■ WHAT NEEDS TO BE DONE: Bring together copies of the lines in the data below that contain the word "output".

________________

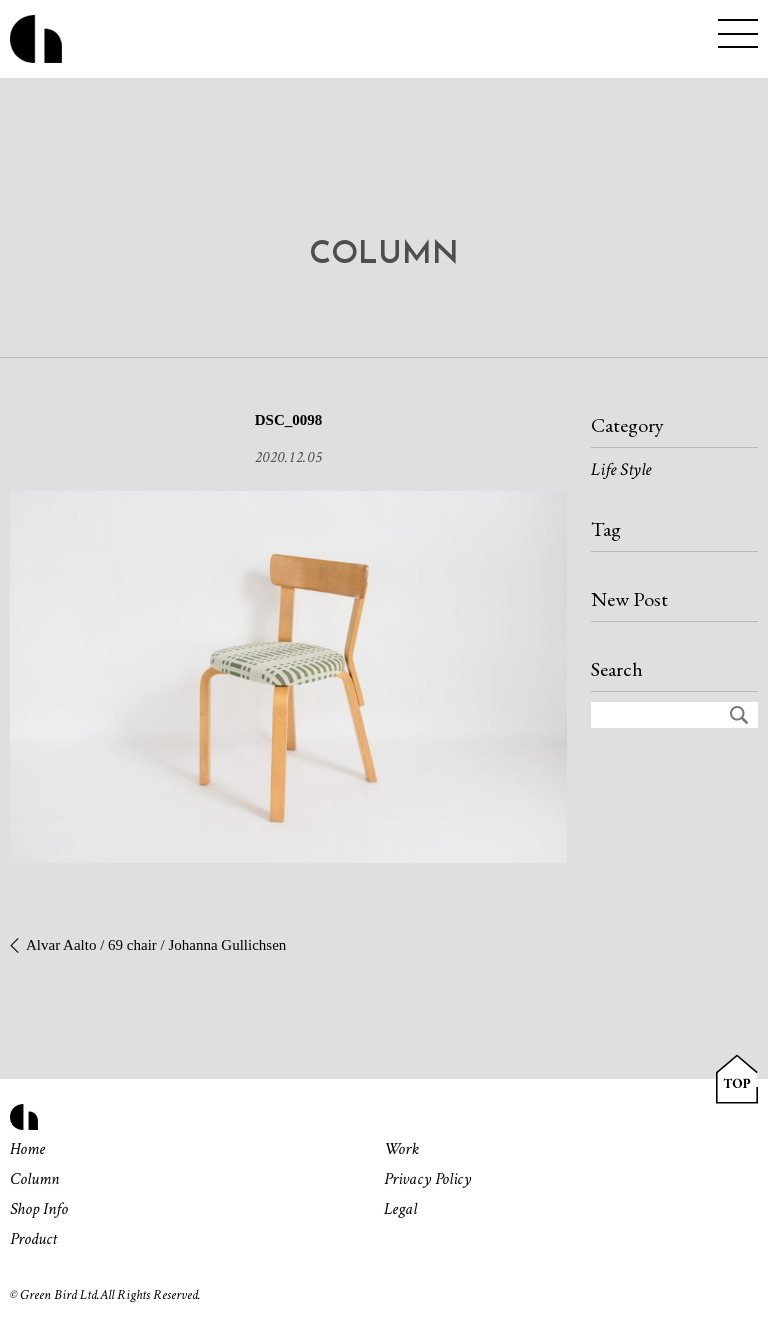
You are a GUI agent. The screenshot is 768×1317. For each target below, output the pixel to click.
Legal (400, 1209)
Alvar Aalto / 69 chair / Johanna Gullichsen (156, 945)
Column (34, 1179)
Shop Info (39, 1209)
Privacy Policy (427, 1179)
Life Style (621, 469)
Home (27, 1149)
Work (401, 1149)
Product (33, 1239)
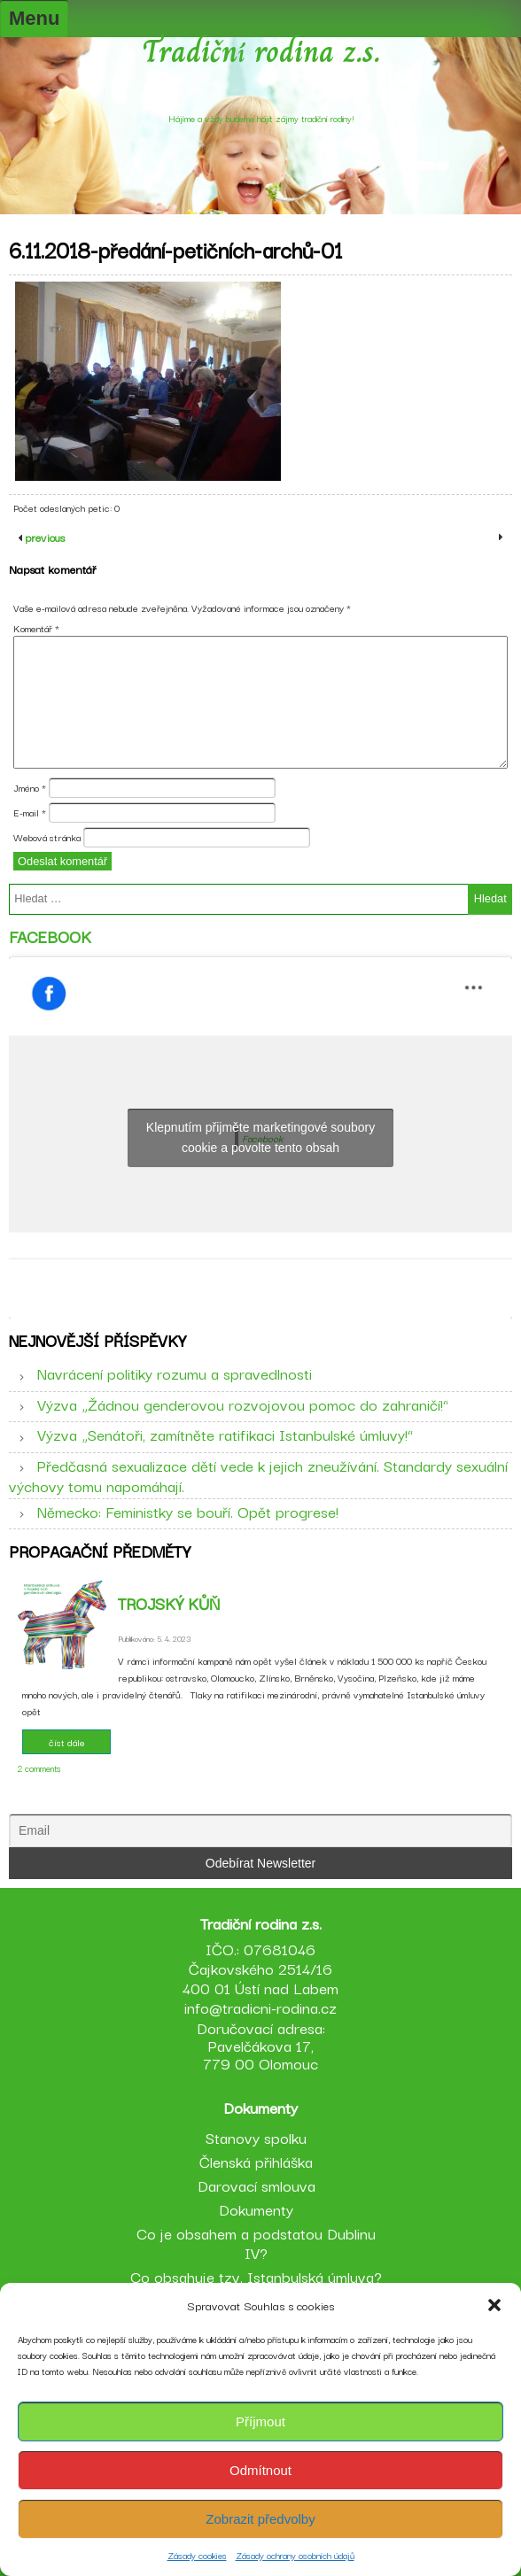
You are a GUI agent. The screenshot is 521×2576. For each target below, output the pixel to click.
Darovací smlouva (256, 2185)
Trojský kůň (169, 1602)
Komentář (36, 628)
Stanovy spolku (256, 2137)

________________

■ RESPONSE TO THE EXERCISE:
You are a GUI agent. The screenshot is 768×1317. For each target below, output the pixel to click.
You are a GUI agent. The screenshot is 521×2576. For each target below, output the pixel to click.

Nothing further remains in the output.